▸ YOUR TASK:
If a record holds a picture, leave the picture out and copy everything else exactly.
BEGIN EXERCISE INPUT
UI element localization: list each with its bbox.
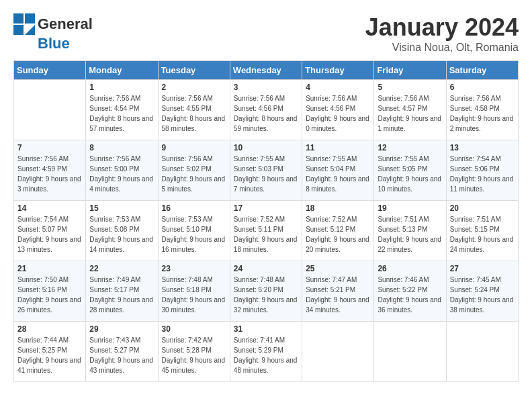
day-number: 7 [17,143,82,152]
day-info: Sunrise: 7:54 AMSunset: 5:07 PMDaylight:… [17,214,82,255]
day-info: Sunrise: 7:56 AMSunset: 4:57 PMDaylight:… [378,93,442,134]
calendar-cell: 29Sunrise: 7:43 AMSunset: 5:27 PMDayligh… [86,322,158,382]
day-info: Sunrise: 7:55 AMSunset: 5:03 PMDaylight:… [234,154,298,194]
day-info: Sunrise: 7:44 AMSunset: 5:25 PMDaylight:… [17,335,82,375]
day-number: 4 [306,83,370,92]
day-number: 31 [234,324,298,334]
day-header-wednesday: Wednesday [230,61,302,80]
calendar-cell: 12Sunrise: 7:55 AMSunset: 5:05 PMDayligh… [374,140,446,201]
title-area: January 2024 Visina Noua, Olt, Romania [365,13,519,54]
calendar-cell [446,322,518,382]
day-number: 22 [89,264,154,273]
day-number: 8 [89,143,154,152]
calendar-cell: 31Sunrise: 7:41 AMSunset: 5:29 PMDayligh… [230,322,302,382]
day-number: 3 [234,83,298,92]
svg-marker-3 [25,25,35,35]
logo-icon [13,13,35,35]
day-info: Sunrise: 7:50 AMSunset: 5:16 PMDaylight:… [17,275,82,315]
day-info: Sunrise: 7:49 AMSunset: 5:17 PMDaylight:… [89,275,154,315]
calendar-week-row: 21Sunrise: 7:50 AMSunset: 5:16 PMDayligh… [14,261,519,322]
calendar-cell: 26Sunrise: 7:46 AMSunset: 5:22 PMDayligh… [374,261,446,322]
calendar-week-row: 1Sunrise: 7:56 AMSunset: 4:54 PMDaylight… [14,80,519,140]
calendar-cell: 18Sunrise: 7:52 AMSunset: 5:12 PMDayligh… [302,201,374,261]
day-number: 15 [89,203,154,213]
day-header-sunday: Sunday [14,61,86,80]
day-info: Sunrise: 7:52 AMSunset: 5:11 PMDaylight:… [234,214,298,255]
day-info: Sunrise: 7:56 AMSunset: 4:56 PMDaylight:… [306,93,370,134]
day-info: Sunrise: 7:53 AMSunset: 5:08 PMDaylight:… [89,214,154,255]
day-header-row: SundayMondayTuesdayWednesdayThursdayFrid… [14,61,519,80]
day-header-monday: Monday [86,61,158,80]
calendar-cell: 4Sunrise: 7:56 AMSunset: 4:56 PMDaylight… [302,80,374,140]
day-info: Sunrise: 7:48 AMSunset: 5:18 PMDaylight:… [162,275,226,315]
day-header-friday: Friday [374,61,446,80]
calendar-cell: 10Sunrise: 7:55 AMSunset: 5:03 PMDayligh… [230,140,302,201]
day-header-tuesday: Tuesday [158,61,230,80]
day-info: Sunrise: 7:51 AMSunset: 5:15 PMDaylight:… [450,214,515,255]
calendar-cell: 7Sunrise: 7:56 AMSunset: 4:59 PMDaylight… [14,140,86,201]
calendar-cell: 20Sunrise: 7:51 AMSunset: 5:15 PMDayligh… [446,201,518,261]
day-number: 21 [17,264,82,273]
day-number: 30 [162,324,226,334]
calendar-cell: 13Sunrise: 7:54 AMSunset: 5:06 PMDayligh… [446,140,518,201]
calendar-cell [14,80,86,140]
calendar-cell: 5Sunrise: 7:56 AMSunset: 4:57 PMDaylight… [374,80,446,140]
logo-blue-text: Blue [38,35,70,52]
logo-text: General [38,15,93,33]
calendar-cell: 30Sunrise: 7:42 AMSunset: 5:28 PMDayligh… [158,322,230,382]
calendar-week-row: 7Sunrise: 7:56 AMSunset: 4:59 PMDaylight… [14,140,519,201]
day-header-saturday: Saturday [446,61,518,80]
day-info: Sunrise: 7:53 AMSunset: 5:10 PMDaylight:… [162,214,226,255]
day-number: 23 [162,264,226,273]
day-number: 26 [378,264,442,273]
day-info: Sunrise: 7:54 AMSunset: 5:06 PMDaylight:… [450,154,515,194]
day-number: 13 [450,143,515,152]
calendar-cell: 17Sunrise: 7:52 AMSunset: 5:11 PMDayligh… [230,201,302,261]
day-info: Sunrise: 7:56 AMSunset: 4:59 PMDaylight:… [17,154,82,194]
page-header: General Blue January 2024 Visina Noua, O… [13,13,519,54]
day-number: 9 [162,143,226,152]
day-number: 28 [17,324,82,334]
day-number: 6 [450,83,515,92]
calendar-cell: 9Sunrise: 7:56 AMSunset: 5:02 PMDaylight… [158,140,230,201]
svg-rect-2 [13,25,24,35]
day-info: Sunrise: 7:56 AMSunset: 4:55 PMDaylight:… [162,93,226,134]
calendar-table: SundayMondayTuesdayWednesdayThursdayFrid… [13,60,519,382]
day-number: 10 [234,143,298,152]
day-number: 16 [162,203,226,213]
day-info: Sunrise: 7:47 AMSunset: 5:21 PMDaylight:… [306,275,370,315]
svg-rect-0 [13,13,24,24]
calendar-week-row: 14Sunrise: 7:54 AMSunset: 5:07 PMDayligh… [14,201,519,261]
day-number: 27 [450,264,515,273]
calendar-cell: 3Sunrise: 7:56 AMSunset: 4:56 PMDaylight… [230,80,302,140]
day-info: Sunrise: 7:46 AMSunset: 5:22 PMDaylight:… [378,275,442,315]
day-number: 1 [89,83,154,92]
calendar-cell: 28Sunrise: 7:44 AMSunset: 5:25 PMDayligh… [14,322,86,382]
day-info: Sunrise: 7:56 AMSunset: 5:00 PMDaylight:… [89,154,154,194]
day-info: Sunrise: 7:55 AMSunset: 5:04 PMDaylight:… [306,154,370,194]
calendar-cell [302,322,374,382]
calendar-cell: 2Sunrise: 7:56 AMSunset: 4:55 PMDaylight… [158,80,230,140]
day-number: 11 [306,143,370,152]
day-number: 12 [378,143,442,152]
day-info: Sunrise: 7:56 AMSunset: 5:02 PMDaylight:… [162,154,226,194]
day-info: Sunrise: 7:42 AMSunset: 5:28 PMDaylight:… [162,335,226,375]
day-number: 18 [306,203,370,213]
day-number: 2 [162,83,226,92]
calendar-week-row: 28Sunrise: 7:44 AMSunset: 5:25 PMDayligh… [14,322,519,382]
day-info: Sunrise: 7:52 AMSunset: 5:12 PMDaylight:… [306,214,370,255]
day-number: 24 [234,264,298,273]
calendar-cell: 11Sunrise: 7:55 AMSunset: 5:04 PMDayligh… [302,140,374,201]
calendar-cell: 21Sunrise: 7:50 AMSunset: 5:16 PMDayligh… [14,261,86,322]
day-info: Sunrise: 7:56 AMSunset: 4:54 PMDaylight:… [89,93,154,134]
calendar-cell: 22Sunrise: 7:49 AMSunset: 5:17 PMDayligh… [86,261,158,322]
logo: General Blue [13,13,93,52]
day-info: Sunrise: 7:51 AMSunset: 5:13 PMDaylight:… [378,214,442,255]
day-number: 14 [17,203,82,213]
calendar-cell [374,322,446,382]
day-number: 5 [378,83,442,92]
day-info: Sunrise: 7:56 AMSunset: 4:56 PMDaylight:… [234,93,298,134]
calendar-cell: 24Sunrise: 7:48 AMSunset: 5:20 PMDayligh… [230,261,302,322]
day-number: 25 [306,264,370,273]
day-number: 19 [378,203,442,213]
END EXERCISE INPUT
▸ OUTPUT OF THE TASK:
UI element localization: list each with its bbox.
day-number: 7 [17,143,82,152]
day-info: Sunrise: 7:54 AMSunset: 5:07 PMDaylight:… [17,214,82,255]
day-info: Sunrise: 7:56 AMSunset: 4:57 PMDaylight:… [378,93,442,134]
calendar-cell: 29Sunrise: 7:43 AMSunset: 5:27 PMDayligh… [86,322,158,382]
day-info: Sunrise: 7:55 AMSunset: 5:03 PMDaylight:… [234,154,298,194]
day-info: Sunrise: 7:44 AMSunset: 5:25 PMDaylight:… [17,335,82,375]
day-number: 4 [306,83,370,92]
day-number: 31 [234,324,298,334]
day-header-wednesday: Wednesday [230,61,302,80]
calendar-cell: 12Sunrise: 7:55 AMSunset: 5:05 PMDayligh… [374,140,446,201]
title-area: January 2024 Visina Noua, Olt, Romania [365,13,519,54]
calendar-cell [446,322,518,382]
day-number: 22 [89,264,154,273]
day-number: 8 [89,143,154,152]
calendar-cell: 31Sunrise: 7:41 AMSunset: 5:29 PMDayligh… [230,322,302,382]
day-number: 3 [234,83,298,92]
svg-marker-3 [25,25,35,35]
logo-icon [13,13,35,35]
day-info: Sunrise: 7:50 AMSunset: 5:16 PMDaylight:… [17,275,82,315]
day-info: Sunrise: 7:49 AMSunset: 5:17 PMDaylight:… [89,275,154,315]
calendar-week-row: 21Sunrise: 7:50 AMSunset: 5:16 PMDayligh… [14,261,519,322]
calendar-cell: 26Sunrise: 7:46 AMSunset: 5:22 PMDayligh… [374,261,446,322]
calendar-week-row: 1Sunrise: 7:56 AMSunset: 4:54 PMDaylight… [14,80,519,140]
calendar-cell: 18Sunrise: 7:52 AMSunset: 5:12 PMDayligh… [302,201,374,261]
day-number: 15 [89,203,154,213]
day-header-sunday: Sunday [14,61,86,80]
day-info: Sunrise: 7:52 AMSunset: 5:11 PMDaylight:… [234,214,298,255]
day-info: Sunrise: 7:56 AMSunset: 4:56 PMDaylight:… [306,93,370,134]
day-info: Sunrise: 7:53 AMSunset: 5:08 PMDaylight:… [89,214,154,255]
day-header-row: SundayMondayTuesdayWednesdayThursdayFrid… [14,61,519,80]
day-header-monday: Monday [86,61,158,80]
calendar-cell: 4Sunrise: 7:56 AMSunset: 4:56 PMDaylight… [302,80,374,140]
day-info: Sunrise: 7:48 AMSunset: 5:18 PMDaylight:… [162,275,226,315]
day-header-friday: Friday [374,61,446,80]
calendar-cell: 10Sunrise: 7:55 AMSunset: 5:03 PMDayligh… [230,140,302,201]
day-header-tuesday: Tuesday [158,61,230,80]
day-info: Sunrise: 7:51 AMSunset: 5:15 PMDaylight:… [450,214,515,255]
calendar-cell: 7Sunrise: 7:56 AMSunset: 4:59 PMDaylight… [14,140,86,201]
calendar-cell: 20Sunrise: 7:51 AMSunset: 5:15 PMDayligh… [446,201,518,261]
day-number: 21 [17,264,82,273]
day-number: 30 [162,324,226,334]
calendar-cell: 13Sunrise: 7:54 AMSunset: 5:06 PMDayligh… [446,140,518,201]
calendar-cell [14,80,86,140]
calendar-cell: 5Sunrise: 7:56 AMSunset: 4:57 PMDaylight… [374,80,446,140]
logo-blue-text: Blue [38,35,70,52]
logo-text: General [38,15,93,33]
calendar-cell: 30Sunrise: 7:42 AMSunset: 5:28 PMDayligh… [158,322,230,382]
calendar-week-row: 7Sunrise: 7:56 AMSunset: 4:59 PMDaylight… [14,140,519,201]
day-header-saturday: Saturday [446,61,518,80]
day-info: Sunrise: 7:53 AMSunset: 5:10 PMDaylight:… [162,214,226,255]
day-number: 23 [162,264,226,273]
day-number: 26 [378,264,442,273]
day-info: Sunrise: 7:54 AMSunset: 5:06 PMDaylight:… [450,154,515,194]
day-number: 13 [450,143,515,152]
calendar-cell: 17Sunrise: 7:52 AMSunset: 5:11 PMDayligh… [230,201,302,261]
day-info: Sunrise: 7:56 AMSunset: 4:59 PMDaylight:… [17,154,82,194]
page-header: General Blue January 2024 Visina Noua, O… [13,13,519,54]
day-number: 9 [162,143,226,152]
day-number: 28 [17,324,82,334]
day-number: 6 [450,83,515,92]
calendar-cell: 9Sunrise: 7:56 AMSunset: 5:02 PMDaylight… [158,140,230,201]
svg-rect-2 [13,25,24,35]
day-info: Sunrise: 7:56 AMSunset: 4:55 PMDaylight:… [162,93,226,134]
calendar-table: SundayMondayTuesdayWednesdayThursdayFrid… [13,60,519,382]
day-number: 10 [234,143,298,152]
day-number: 16 [162,203,226,213]
day-info: Sunrise: 7:47 AMSunset: 5:21 PMDaylight:… [306,275,370,315]
svg-rect-0 [13,13,24,24]
calendar-week-row: 14Sunrise: 7:54 AMSunset: 5:07 PMDayligh… [14,201,519,261]
day-number: 27 [450,264,515,273]
calendar-cell: 3Sunrise: 7:56 AMSunset: 4:56 PMDaylight… [230,80,302,140]
day-info: Sunrise: 7:46 AMSunset: 5:22 PMDaylight:… [378,275,442,315]
day-number: 1 [89,83,154,92]
calendar-cell: 28Sunrise: 7:44 AMSunset: 5:25 PMDayligh… [14,322,86,382]
day-info: Sunrise: 7:56 AMSunset: 5:00 PMDaylight:… [89,154,154,194]
day-info: Sunrise: 7:55 AMSunset: 5:04 PMDaylight:… [306,154,370,194]
calendar-cell [302,322,374,382]
calendar-cell: 2Sunrise: 7:56 AMSunset: 4:55 PMDaylight… [158,80,230,140]
day-number: 11 [306,143,370,152]
day-number: 12 [378,143,442,152]
day-info: Sunrise: 7:56 AMSunset: 5:02 PMDaylight:… [162,154,226,194]
day-info: Sunrise: 7:42 AMSunset: 5:28 PMDaylight:… [162,335,226,375]
day-number: 18 [306,203,370,213]
day-number: 2 [162,83,226,92]
calendar-week-row: 28Sunrise: 7:44 AMSunset: 5:25 PMDayligh… [14,322,519,382]
day-info: Sunrise: 7:52 AMSunset: 5:12 PMDaylight:… [306,214,370,255]
day-number: 24 [234,264,298,273]
calendar-cell: 11Sunrise: 7:55 AMSunset: 5:04 PMDayligh… [302,140,374,201]
calendar-cell: 21Sunrise: 7:50 AMSunset: 5:16 PMDayligh… [14,261,86,322]
day-info: Sunrise: 7:56 AMSunset: 4:54 PMDaylight:… [89,93,154,134]
calendar-cell: 22Sunrise: 7:49 AMSunset: 5:17 PMDayligh… [86,261,158,322]
logo: General Blue [13,13,93,52]
day-info: Sunrise: 7:51 AMSunset: 5:13 PMDaylight:… [378,214,442,255]
day-number: 14 [17,203,82,213]
calendar-cell [374,322,446,382]
day-number: 5 [378,83,442,92]
day-info: Sunrise: 7:56 AMSunset: 4:56 PMDaylight:… [234,93,298,134]
calendar-cell: 24Sunrise: 7:48 AMSunset: 5:20 PMDayligh… [230,261,302,322]
day-number: 25 [306,264,370,273]
day-number: 19 [378,203,442,213]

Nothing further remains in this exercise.